Seattle Seahawks

Give me a Super Bowl game with the Seahawks, but you can keep the hype

I love the Super Bowl.

I’m talking about the game, however. I can tell you where I was for pretty much every one of them going back to when I was 8 years old and watched Washington come back to beat Miami on my family’s 13-inch black-and-white TV.

The week leading up to the game, however? I can’t stand it.

This is based largely on my first-hand experience covering the Seahawks previous Super Bowl trips.

I hated how seriously people took Joey Porter’s trash talk 20 years ago.

I hated how seriously people took Marshawn Lynch’s reluctance to talk a little over 10 years ago.

I hate how much the people covering the game talk about the various parties that are staged in the week leading up to the game. That includes one supervisor of mine who was embarrassingly adamant about how he was going to the Playboy party.

These days, my annoyance tends to relate to the way commissioner Roger Goodell is allowed to toot his league’s own financial horn while failing to say anything meaningful about actual issues. This week, he said the league needs to “look at all facts” about the fact that Giants co-owner Steve Tisch sought dating advice from serial sex offender Jeffrey Epstein. Don’t worry, though, seems like ol’ Rog is on top of making sure Seattle’s ownership structure is kosher with the NFL’s rules.

But I digress.

My biggest problem with the week leading up to the Super Bowl is how contrived and unnatural it is.

As a reporter, you spend six months around that team on a near daily basis. You get to the Super Bowl and all availability is tightly structured and fairly limited. Players give similar-sounding answers to predictable questions, the transcripts then photo-copied and distributed.

The scrums around the most prominent players become so large that they become part of the stories themselves. At this point, the stories about all the crazy questions that have been asked amount to a self-fulfilling prophecy. People behave ridiculously because it’s expected. In 2008, a television reporter wore a wedding dress to media day and asked Tom Brady to marry her.
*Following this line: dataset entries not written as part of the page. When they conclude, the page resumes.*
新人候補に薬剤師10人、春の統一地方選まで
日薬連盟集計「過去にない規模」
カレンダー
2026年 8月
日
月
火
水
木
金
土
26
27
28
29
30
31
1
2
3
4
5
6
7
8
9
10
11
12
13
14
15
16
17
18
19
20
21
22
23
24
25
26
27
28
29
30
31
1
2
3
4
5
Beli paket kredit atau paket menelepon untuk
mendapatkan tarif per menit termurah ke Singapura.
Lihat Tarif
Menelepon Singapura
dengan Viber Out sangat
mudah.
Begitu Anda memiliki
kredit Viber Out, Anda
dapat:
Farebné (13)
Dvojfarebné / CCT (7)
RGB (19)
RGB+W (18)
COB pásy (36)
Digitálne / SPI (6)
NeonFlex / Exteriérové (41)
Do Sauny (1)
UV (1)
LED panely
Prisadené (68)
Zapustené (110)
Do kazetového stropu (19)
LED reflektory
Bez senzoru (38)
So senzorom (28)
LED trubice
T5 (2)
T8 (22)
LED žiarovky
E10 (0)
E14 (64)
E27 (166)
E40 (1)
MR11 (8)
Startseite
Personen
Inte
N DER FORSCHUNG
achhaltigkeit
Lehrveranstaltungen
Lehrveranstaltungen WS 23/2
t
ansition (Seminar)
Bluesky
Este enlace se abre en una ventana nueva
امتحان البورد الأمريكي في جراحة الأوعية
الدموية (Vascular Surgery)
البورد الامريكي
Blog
To use a contemporary term I hate, none of this is what you’d call organic. It’s a spectacle created so people will call it a spectacle.

That’s the point of the Super Bowl.

That has always been the point of the Super Bowl.
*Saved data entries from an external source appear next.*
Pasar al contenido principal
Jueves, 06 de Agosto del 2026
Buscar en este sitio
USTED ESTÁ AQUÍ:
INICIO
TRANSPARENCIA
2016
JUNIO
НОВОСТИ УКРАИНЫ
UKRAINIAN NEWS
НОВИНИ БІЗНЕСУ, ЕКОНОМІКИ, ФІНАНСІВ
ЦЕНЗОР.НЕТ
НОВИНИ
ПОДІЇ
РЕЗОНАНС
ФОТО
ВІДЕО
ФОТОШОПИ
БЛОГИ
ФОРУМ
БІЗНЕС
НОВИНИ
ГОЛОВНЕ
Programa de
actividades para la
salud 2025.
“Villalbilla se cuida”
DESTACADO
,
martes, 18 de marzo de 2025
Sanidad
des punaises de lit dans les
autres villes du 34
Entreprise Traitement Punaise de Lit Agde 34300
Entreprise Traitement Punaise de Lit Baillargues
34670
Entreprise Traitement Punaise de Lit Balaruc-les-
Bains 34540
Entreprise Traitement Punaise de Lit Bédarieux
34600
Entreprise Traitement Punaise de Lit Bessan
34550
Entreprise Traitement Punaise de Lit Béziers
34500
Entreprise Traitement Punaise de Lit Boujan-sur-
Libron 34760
If I was smarter, I might be able to explain how this embodies the hollow and ephemeral nature of late-stage capitalism. Instead, I’ll just observe that the Super Bowl is best understood as a monument to just how much the NFL thinks of both itself and its ability to wring every last dollar out of our collective attention.
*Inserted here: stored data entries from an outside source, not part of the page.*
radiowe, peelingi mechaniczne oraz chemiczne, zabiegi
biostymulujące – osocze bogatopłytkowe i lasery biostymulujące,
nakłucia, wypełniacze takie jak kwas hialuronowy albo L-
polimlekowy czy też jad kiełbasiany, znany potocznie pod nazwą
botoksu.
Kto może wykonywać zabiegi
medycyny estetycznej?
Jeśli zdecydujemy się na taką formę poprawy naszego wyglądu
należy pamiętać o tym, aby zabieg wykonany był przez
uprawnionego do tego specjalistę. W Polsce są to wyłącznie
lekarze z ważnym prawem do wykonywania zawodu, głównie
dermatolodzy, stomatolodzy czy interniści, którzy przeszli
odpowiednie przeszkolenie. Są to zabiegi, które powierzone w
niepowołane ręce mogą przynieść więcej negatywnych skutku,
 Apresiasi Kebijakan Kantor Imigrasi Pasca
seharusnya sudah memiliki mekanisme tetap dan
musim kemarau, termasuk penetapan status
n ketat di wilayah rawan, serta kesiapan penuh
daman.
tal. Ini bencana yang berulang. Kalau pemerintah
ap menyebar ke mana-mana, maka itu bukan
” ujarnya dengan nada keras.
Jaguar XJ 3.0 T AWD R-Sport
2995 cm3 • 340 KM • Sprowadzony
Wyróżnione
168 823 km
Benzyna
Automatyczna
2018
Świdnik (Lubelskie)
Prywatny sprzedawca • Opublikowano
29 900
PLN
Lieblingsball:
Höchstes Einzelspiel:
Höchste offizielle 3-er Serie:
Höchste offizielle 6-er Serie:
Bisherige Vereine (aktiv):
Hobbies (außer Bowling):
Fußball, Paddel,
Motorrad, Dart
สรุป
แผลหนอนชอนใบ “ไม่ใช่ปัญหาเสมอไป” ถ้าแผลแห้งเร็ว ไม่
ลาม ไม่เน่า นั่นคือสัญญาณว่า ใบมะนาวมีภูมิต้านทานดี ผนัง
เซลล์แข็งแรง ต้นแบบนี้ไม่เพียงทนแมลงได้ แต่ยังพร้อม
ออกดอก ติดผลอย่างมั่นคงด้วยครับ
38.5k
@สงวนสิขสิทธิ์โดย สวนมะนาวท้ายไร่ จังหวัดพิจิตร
There’s nothing wrong with that per se. It is, however, really annoying when your favorite team is involved, because a lot of what happens this week has absolutely nothing to do with the game itself.

For a long time, I thought my distaste for all of this was due to a personal flaw of mine. A cynical streak or perhaps just my Gen X tendencies. I have an innate distrust and reflexive dislike of things I’m told are popular.

I have decided, however, that it’s not me. It’s them.

It’s the NFL and the sports-media complex that have combined to turn everything leading up to the game into what I believe is the second-most obnoxious, unnecessary and bloviated entity in existence. Only Twitter (or whatever the hell you call it) is worse. And yeah, of course I still post there.

In retrospect, my distaste can be traced back to a specific event 20 years ago when I stood amidst a crowd that drew a telling reaction from a future Hall of Famer.

“Holy (something),” Steve Hutchinson said.

Steve is among the more stoic athletes I’ve ever covered, and his reaction spoke to just how many people were waiting for tight end Jerramy Stevens on the Thursday before Seattle’s first Super Bowl.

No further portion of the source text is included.